Taylor was more than shocked. Crawford had struck Taylor as somewhat of a realist, but Whitaker was not. He’d been sure she’d explain precisely what he’d done, not that he was ashamed of it. He knew it was technically wrong, but ultimately it was the only choice that made sense. He’d been willing to pay the price for his decision the moment he pulled the trigger. He agreed with Crawford, at least until he could talk to Whitaker about what she’d said. If he contradicted her statement, she could also get into trouble, which he didn’t want.
From there, it had been a whirlwind. The news choppers hadn’t captured that last moment behind the restaurant, but the video of the chase coupled with federal officers evacuating a four-block radius of DC was enough to put them into a frenzy. The FBI put out a statement that minimized what happened, but there had been too many people involved. Local PD had been giving a description and a warning about a gas attack, local fire and rescue had helped evacuate buildings and were made aware of the presence of poisonous gas. Officials from the public works department had to be told there was a hazardous leak, and to shut down all water coming out of that processing station, just in case.
Enough of those people were willing to talk, and it didn’t take long for reporters to put it together, especially with the news from the attack on Amberville that was still fresh in people’s minds. One reporter, and then several, made enough connections that they knew in general terms what had happened. The FBI had been forced to put out a statement. They were still vague, and Qasim’s name had stayed out of it for the time being, but they had to give the press something.
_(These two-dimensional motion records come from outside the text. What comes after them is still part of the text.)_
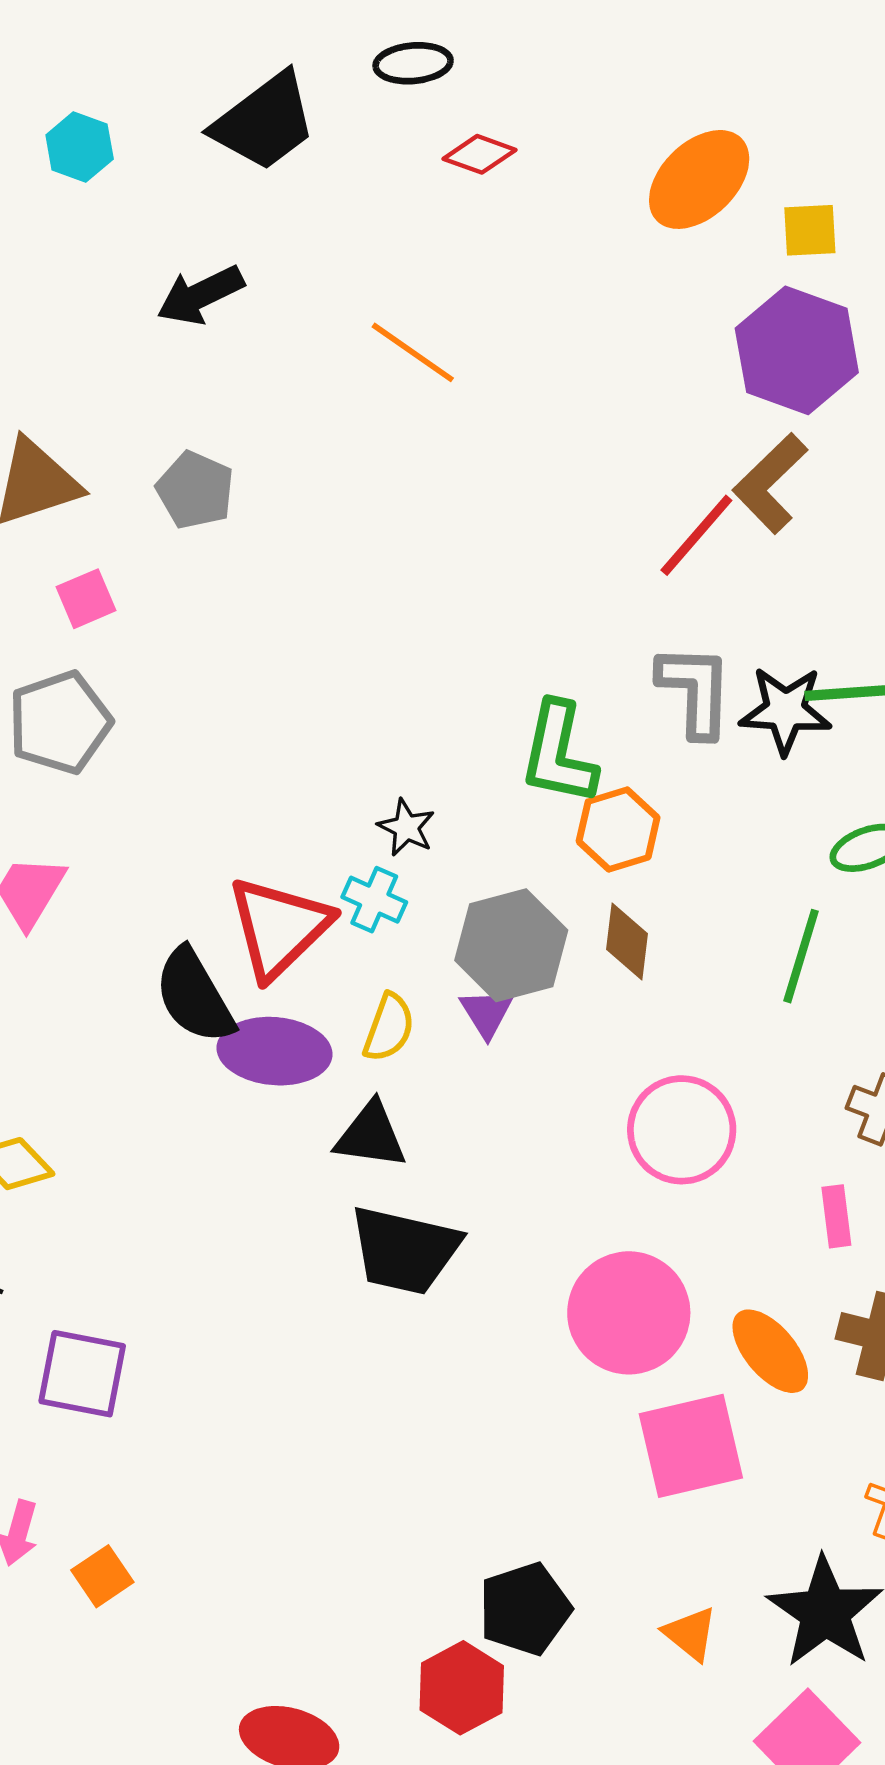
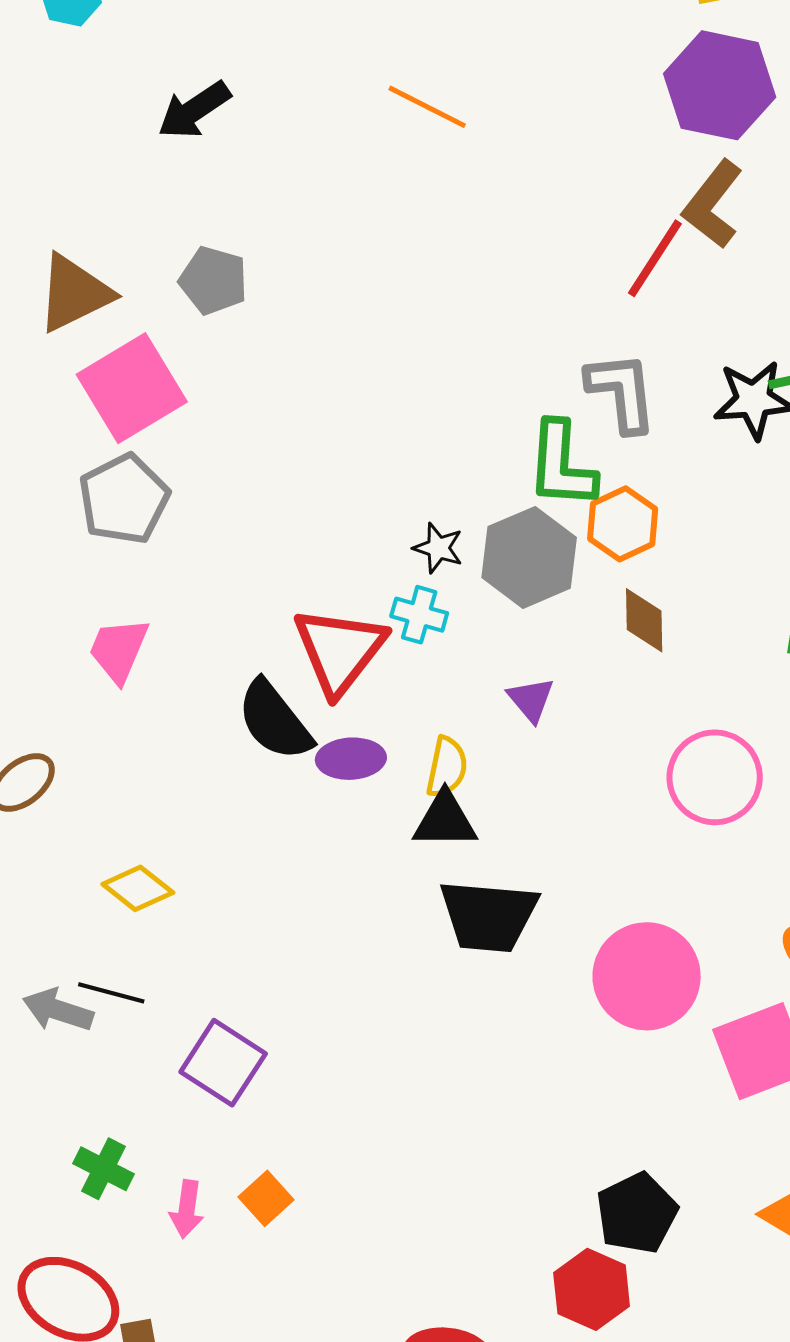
orange line: (413, 352) -> (427, 107), moved
pink square: (86, 599) -> (132, 388), size x2.0
gray L-shape: (695, 691) -> (622, 392), moved
gray hexagon: (511, 945) -> (529, 557), moved
yellow semicircle: (389, 1028) -> (447, 767), moved
purple ellipse: (274, 1051) -> (351, 759), size x0.7
pink circle: (629, 1313) -> (647, 976), moved
purple square: (82, 1374) -> (223, 1063), turned 30
orange square: (102, 1576) -> (266, 1198), moved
They’d decided to give them Taylor. He was already enough in the public eye because of his connection to Caldwell and the press conference. Joe had talked to the Attorney General and his political staff, and they’d agreed that if they fed the country a story about federal agents stopping what could have been the most deadly incident of domestic terrorism since nine-eleven, the justice department would come off smelling like roses.
Caldwell jumped on the story, and began talking up Taylor to the press. He’d tried to back off, not wanting to be anyone’s spokesman, but Caldwell had played on her connection with him while the Bureau made it clear this was part of the deal he’d worked out to get on the case in the first place.
He’d spent the next two weeks reading prepared notes from either the Bureau or Caldwell being everyone’s dancing monkey. Whitaker had begged off, saying she didn’t want to be in the limelight. While they still lived in the same apartment, she’d been putting in long hours closing the case while Taylor was swamped with media requests. He didn’t think her being so busy was a coincidence. The few times they’d been able to spend more than a few moments together had been icy, with Whitaker either giving him non-committal responses, or being as terse as possible.
Taylor had put his foot down about today, telling everyone his only priority was Kara’s citizenship ceremony. He hadn’t been sure Whitaker would make it, and had been happy when she’d turned up at the last moment.
She looked down from Kara’s beaming face, and her smile vanished instantly as she made eye contact with Taylor. He gave her a tight smile, trying to let her know how bad he felt about the way things were between them, but she looked away.